If identical 2-character references should be counted as two then I see it as:
ABCDEFTTT = 8
Is this right? If so then Length ( text ) - 1 will work, I think.
Thanks, but I need the number of each doublet, not the number of doublets, so 1x AA, 3x CC, 1x GC etc
Alternatively if I could turn ACGATTGC into AC CG GA AT TT TG GC I could use the normal patternsearch, but for this I need kind of a for...next loop, and I haven't figured out how to do that.
Are you needing the doublet count for a specified pair or a report that provides a break down of all existing pairs?
the count for all doublets in a given string (which can be different in length - usually 18 to 30 - and sequence)
Not sure how to help here so please ignore my input until you have reached an answer...but I can't stand it, I have to ask, just too curious.

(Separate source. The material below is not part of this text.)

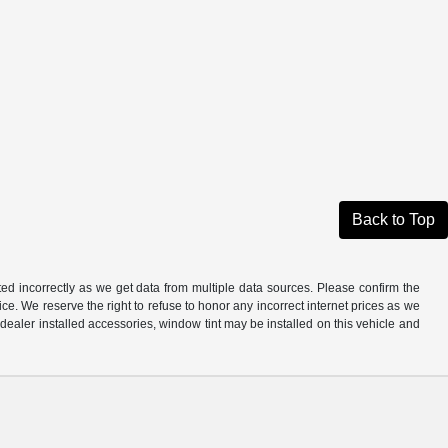
Back to Top
ted incorrectly as we get data from multiple data sources. Please confirm the
otice. We reserve the right to refuse to honor any incorrect internet prices as we
ealer installed accessories, window tint may be installed on this vehicle and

What the heck would you use a calculation like that for? LOL
This is something you may want to tackle with a script that loops through your text to produce a breakdown of each possible pairing for a given strand. It could also be done with a recursive custome function or a recursive calculation field, but the script may be a more convenient option for presenting the results.
Knowing just a bit more about what you need to do with the results of such an analysis might easily tilt us toward one or the other of these options here.

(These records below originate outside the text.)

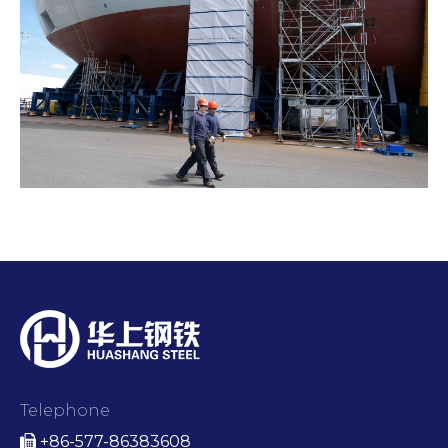
Telephone
+86-577-86383608

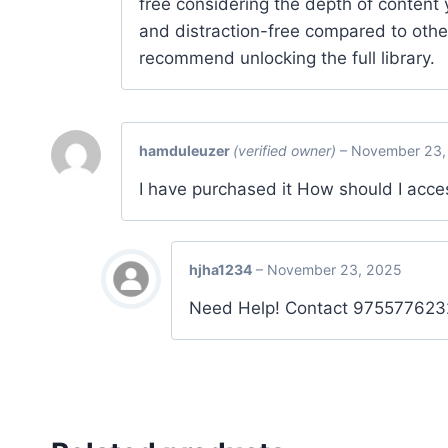
free considering the depth of content 
and distraction-free compared to othe
recommend unlocking the full library.
hamduleuzer
(verified owner)
–
November 23,
I have purchased it How should I acce
hjha1234
–
November 23, 2025
Need Help! Contact 975577623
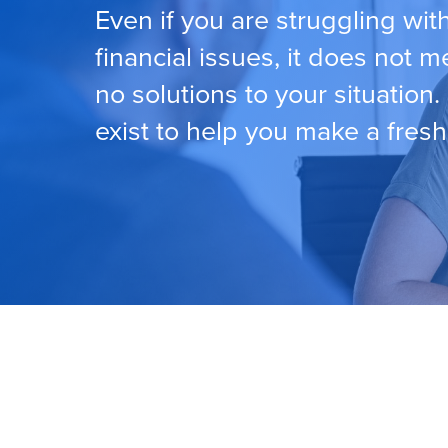
Even if you are struggling wi
financial issues, it does not m
no solutions to your situation.
exist to help you make a fresh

We have a database of oligos (short pieces of DNA)
Certain properties (like length, molecular weight, melting temperature, and extinction coefficient) need to be calculated automatically from the sequence.

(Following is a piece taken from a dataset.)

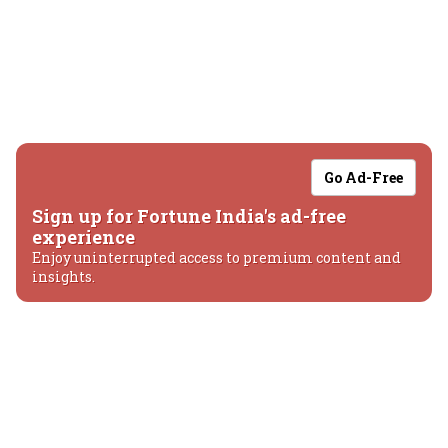
Go Ad-Free
Sign up for Fortune India's ad-free
experience
Enjoy uninterrupted access to premium content and
insights.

The best method is based on nearest-neighbour calculations and requires to know how many doublets of each type there are, so how many (in the simplified version) doublets of
AA, AC, AG, AT, CA, CC, CG, CT, GA, GC, GG, GT, TA, TC, TG, TT
Note that something like TTT are TWO TT doublets (neighbour pairs)
Each doublet has a value associated with it (e.g. AA is 15400, AC is 12400 etc) and the sum over all neighboring pairs is required for the calculation - that's the easy part then, getting the number of neighbor pairs (for each doublet) seems to be the hard part.
P.S. This is being calculated on the fly as one enters the sequence as well as when a record opens as we have over 4000 records already in the database - scientists are notoriously lazy in entering values in a database that are not specifically useful to themselves.
Ok, but what form do the results take here? In many ways, it seems you need something similar to a summary report that lists all possible pairs with total counts for each. I realize that report is not something one would "generate on the fly while entering the sequence", but I'm trying to visualize what you want to see for your results here.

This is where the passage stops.